In this paper, we propose an image-based draft reading method that uses a draft mark segmentation and estimates the waterline for every frame. To improve an accuracy of the draft mark segmentation, we detect draft marks with morphological operations and binarize local images around draft marks. Since these local images can be well classified into draft marks and the ship’s hull, draft marks are accurately segmented from the local images by Otsu’s binarization method. Next, we detect the waterline using Canny edge detection for every frame. We then use a robust estimation to fit a straight line to the Canny edge image in a limited region around the draft mark for decreasing noise effects and regard the straight line as the waterline. Since the waterline is estimated for every frame, we can avoid the misestimation due to accumulation of difference images. Moreover, we can efficiently remove noisy edges such as projections and scars using the property that the noisy edges remain stationary relative to draft marks. The proposed method is the first study that provides all the five steps needed for draft reading; draft mark segmentation, draft mark recognition, waterline detection, waterline estimation, and draft calculation. Another salient feature of the proposed method is that the understanding of a shipper and a receiver can be obtained by emulating surveyors’ draft reading process. The accuracy of draft reading has been evaluated by using a towing tank to show the effectiveness of the proposed method. It is also shown that accurate draft reading has been achieved in a real-world scene.

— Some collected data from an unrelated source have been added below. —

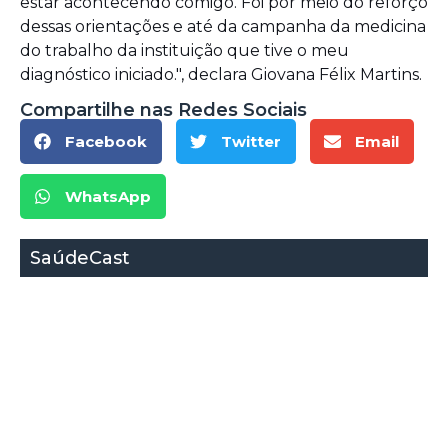
estar acontecendo comigo. Foi por meio do reforço
dessas orientações e até da campanha da medicina
do trabalho da instituição que tive o meu
diagnóstico iniciado.", declara Giovana Félix Martins.
Compartilhe nas Redes Sociais
Facebook
Twitter
Email
WhatsApp
SaúdeCast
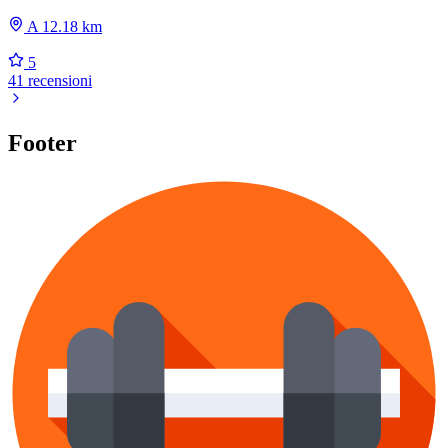
A 12.18 km
5
41 recensioni
Footer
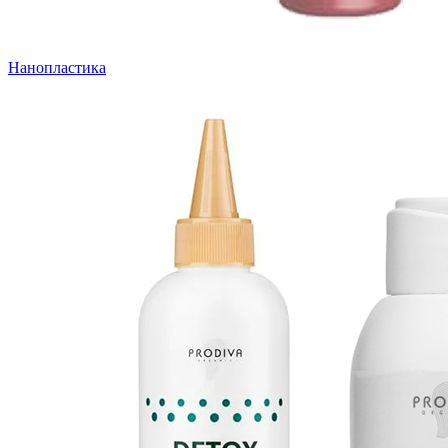
Нанопластика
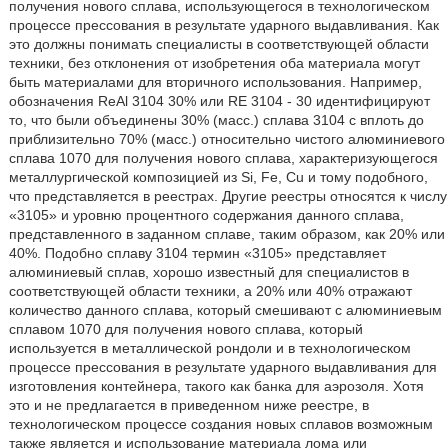
получения нового сплава, использующегося в технологическом
процессе прессования в результате ударного выдавливания. Как
это должны понимать специалисты в соответствующей области
техники, без отклонения от изобретения оба материала могут
быть материалами для вторичного использования. Например,
обозначения ReAl 3104 30% или RE 3104 - 30 идентифицируют
то, что были объединены 30% (масс.) сплава 3104 с вплоть до
приблизительно 70% (масс.) относительно чистого алюминиевого
сплава 1070 для получения нового сплава, характеризующегося
металлургической композицией из Si, Fe, Cu и тому подобного,
что представляется в реестрах. Другие реестры относятся к числу
«3105» и уровню процентного содержания данного сплава,
представленного в заданном сплаве, таким образом, как 20% или
40%. Подобно сплаву 3104 термин «3105» представляет
алюминиевый сплав, хорошо известный для специалистов в
соответствующей области техники, а 20% или 40% отражают
количество данного сплава, который смешивают с алюминиевым
сплавом 1070 для получения нового сплава, который
используется в металлической рондоли и в технологическом
процессе прессования в результате ударного выдавливания для
изготовления контейнера, такого как банка для аэрозоля. Хотя
это и не предлагается в приведенном ниже реестре, в
технологическом процессе создания новых сплавов возможным
также является и использование материала лома или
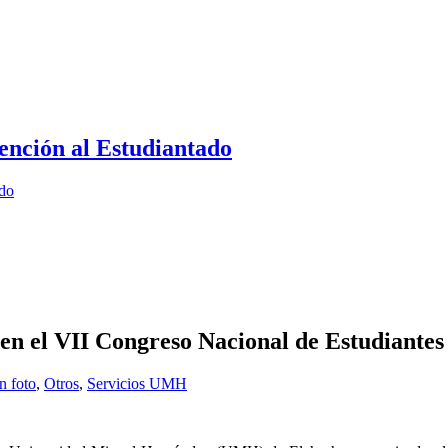
ención al Estudiantado
ado
en el VII Congreso Nacional de Estudiantes 
n foto
,
Otros
,
Servicios UMH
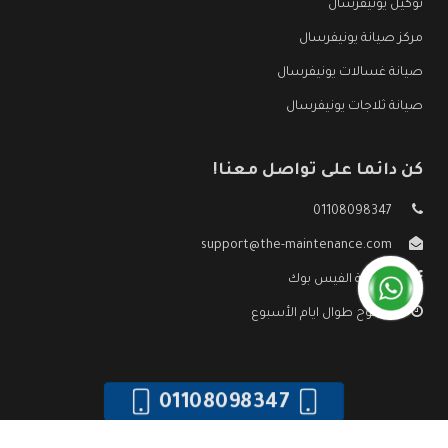
توكيل يونيفرسال
مركز صيانة يونيفرسال
صيانة غسالات يونيفرسال
صيانة ثلاجات يونيفرسال
كن دائما على تواصل معنا!
01108098347
support@the-maintenance.com
صفحة الفيس بوك
مفتوح طوال ايام الأسبوع
01108098347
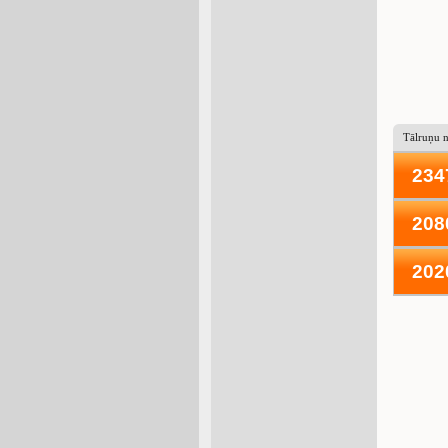
Tālruņu 
234
208
202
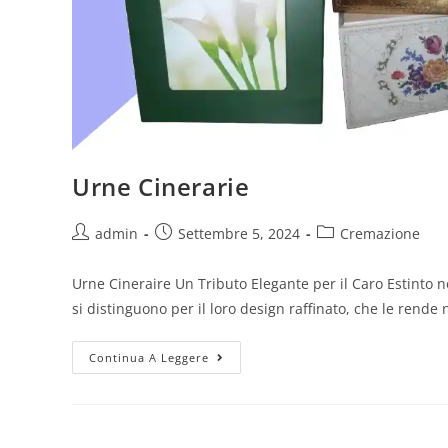
Urne Cinerarie
admin
Settembre 5, 2024
Cremazione
Urne Cineraire Un Tributo Elegante per il Caro Estinto 
si distinguono per il loro design raffinato, che le rende
Continua A Leggere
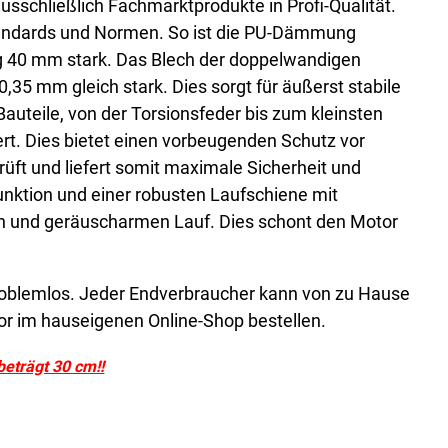
 ausschließlich Fachmarktprodukte in Profi-Qualität.
tandards und Normen. So ist die PU-Dämmung
g 40 mm stark. Das Blech der doppelwandigen
0,35 mm gleich stark. Dies sorgt für äußerst stabile
Bauteile, von der Torsionsfeder bis zum kleinsten
ert. Dies bietet einen vorbeugenden Schutz vor
rüft und liefert somit maximale Sicherheit und
Funktion und einer robusten Laufschiene mit
ien und geräuscharmen Lauf. Dies schont den Motor
 problemlos. Jeder Endverbraucher kann von zu Hause
or im hauseigenen Online-Shop bestellen.
beträgt 30 cm!!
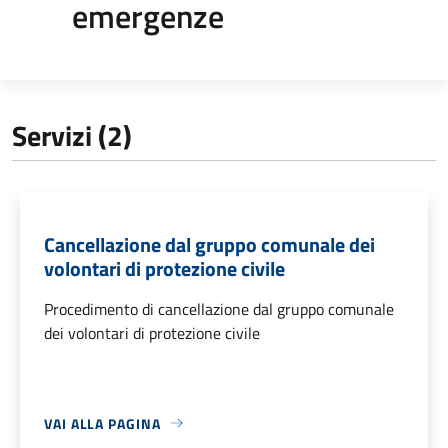
emergenze
Servizi (2)
Cancellazione dal gruppo comunale dei
volontari di protezione civile
Procedimento di cancellazione dal gruppo comunale
dei volontari di protezione civile
VAI ALLA PAGINA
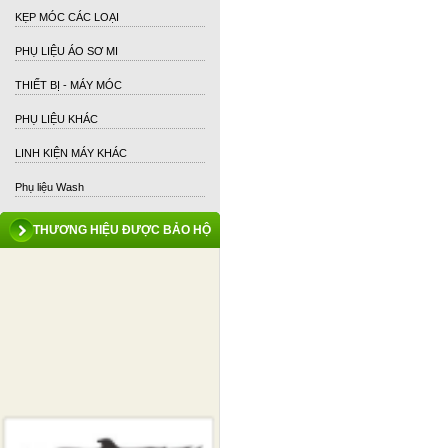
KẸP MÓC CÁC LOẠI
PHỤ LIỆU ÁO SƠ MI
THIẾT BỊ - MÁY MÓC
PHỤ LIỆU KHÁC
LINH KIỆN MÁY KHÁC
Phụ liệu Wash
THƯƠNG HIỆU ĐƯỢC BẢO HỘ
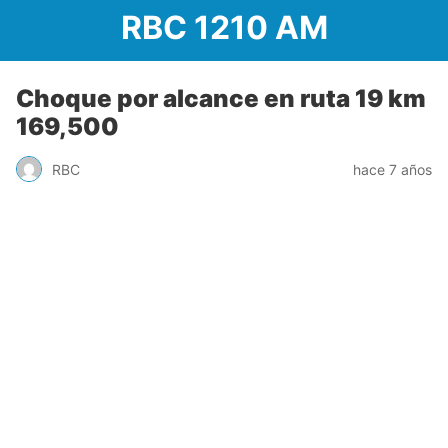
RBC 1210 AM
Choque por alcance en ruta 19 km
169,500
RBC
hace 7 años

This section explains two types of draft marks and gives a brief description of the conventional draft mark segmentation and waterline estimation,3 which are closely related to the proposed method.
Figure 1 shows two typical types of draft marks, representing 3.6, 3.8, and 4.0 m. The size of each draft mark is 10-cm high and 2-cm wide.7 Type 1 uses “M” to represent meter, while type 2 uses only numbers. The bottom of each draft mark indicates the draft. For example, if a waterline touches the bottom of “4M,” the draft is 4.0 m.
Draft Mark Segmentation
The conventional draft mark segmentation method segments draft marks by Otsu’s binarization method. It may be effective for images consisting only of draft marks and a hull, because the grayscale histogram of the image becomes bimodal. However, almost all observed images include other regions than draft marks and the hull, such as sea surface and shadows.
Figures 2(a) and 2(b) show the observed image and its grayscale histogram, respectively. We captured the image from a wharf using a hand-held camera for adding camera shake effect, because surveyors often read drafts on a pitching and rolling boat. We can verify that the histogram is not bimodal due to the influence of the sea surface and shadows. Figure 2(c) shows the binary image obtained by Otsu’s binarization method, where the threshold value is 113. We see that the draft mark “2” above “2M” is not separated from the hull.
The conventional waterline estimation detects a moving sea surface by a frame differencing technique. More concretely, it takes the difference of two consecutive frames, binarizes the difference image with threshold , and then accumulates the binary difference images during frames. Then the conventional method binarizes the horizontal mean of the accumulated binary image to segment the sea surface and regards the upper edge of the segmented sea surface as the waterline. However, if the sea surface moves slowly, we cannot accurately detect the waterline from the frame difference. Moreover, the estimated waterline tends to be the highest during the observation time. This misestimation is caused by accumulation of binary difference images.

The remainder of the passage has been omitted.